7000 middle schoolers of the group “Cavalieri” met Pope Francis last June. Among them were two groups of the roman parishes of the Navicella and the Magliana. The two seminarians that accompanied them tell about the day spent in Aula Nervi.

“Hey Martina, how did your day go?” “It was great, mom! Guess what? I saw the pope and then we went to play in Villa Dora Pamphili! I’m happy.”

Martina is one of the 7000 middle schoolers, one of the “Knights,” who come from all over Italy as well as from abroad, who last June 2nd were received in audience by Pope Francis. A couple of months back, this girl, when her parents encouraged her to consider joining a tennis club, chose the group of friends that meets every Saturday in our parish, the Navicella. Intrigued, her parents began to frequent the parish. They saw that she was happy and that they themselves were welcomed and embraced.

It was natural that weekend to see the expectation for the meeting with the Pope written on the face of every kid. You could tell they were bursting to, even for just a second, touch his hand, or to lock eyes with him, or to receive a blessing. After the impressive and disruptive silence of the 7000 kids during the recitation of the Angelus and of Morning Prayer, the most beautiful thing was to see how expectant they were, an anticipation with a touch of impatience and bolstered by some healthy adrenaline. A continual unrest, typical of when you wait for someone important, for someone who you care much about.

Pope Francis, at the entrance of the Aula Nervi, found himself in the middle of a block of about 150 Roman youngsters, who welcomed him. On the right were those of the Magliana, guided by Fr. Dino Goretti, and on the right were those of the Navicella with Fr. Luca Speziale. A jungle of small hands made the Pope’s forward progress a bit slow, but he was not at all disturbed by the screams and the joy of the kids. On the contrary: like a true father, every step of his held a gaze, a blessing, or a smile, as he looked in the eyes at all those who were in front of him. The best scene was that of Sofia who, after a handshake, received a simple “Ciao!” directly from the Pope. Moved, she immediately burst into tears. Who will ever forget a day like that?

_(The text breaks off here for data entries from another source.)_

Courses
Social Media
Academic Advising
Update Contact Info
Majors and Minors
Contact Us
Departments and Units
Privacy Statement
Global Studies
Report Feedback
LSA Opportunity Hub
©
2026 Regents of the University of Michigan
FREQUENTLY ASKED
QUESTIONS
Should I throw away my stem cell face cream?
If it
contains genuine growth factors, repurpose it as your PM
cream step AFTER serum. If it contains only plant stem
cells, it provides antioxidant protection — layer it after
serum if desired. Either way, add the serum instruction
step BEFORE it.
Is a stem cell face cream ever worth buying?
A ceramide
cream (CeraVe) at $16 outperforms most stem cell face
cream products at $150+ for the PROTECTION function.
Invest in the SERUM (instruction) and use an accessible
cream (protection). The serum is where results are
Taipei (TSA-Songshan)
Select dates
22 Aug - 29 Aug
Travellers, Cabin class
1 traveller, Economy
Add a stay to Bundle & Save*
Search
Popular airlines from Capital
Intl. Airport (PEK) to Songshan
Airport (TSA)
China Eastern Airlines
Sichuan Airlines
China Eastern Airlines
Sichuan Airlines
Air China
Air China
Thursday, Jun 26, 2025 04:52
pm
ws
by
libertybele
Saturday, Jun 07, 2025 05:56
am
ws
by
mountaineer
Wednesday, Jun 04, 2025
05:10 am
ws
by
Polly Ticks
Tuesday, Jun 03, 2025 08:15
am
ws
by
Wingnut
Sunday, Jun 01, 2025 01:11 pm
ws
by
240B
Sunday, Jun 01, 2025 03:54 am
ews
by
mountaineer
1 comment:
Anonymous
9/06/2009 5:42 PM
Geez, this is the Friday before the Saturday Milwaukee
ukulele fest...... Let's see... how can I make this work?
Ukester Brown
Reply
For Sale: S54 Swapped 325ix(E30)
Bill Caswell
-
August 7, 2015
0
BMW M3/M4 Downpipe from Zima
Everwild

After the audience, the Roman middle schoolers were lined up in Indian file along the street in Gianicolo, headed in the direction of Villa Doria Pamphili. They were joined by others from Spain, from Como and from Cuneo, as well as some students from areas closer by to Rome. In a large forest of maritime pines, which seemed to be made just for that occasion, they played together, for almost two hours. Afterwards, everyone returned home, ready to tell all about how beautiful it is to live with such a company of friends.

 

Pictured, a snapshot of the audience of Pope Francis with the middle school students in the Aula Nervi, June 2nd. Among them were some kids of our parish of St. Mary of the Rosary (photographic service of the Osservatore Romano.)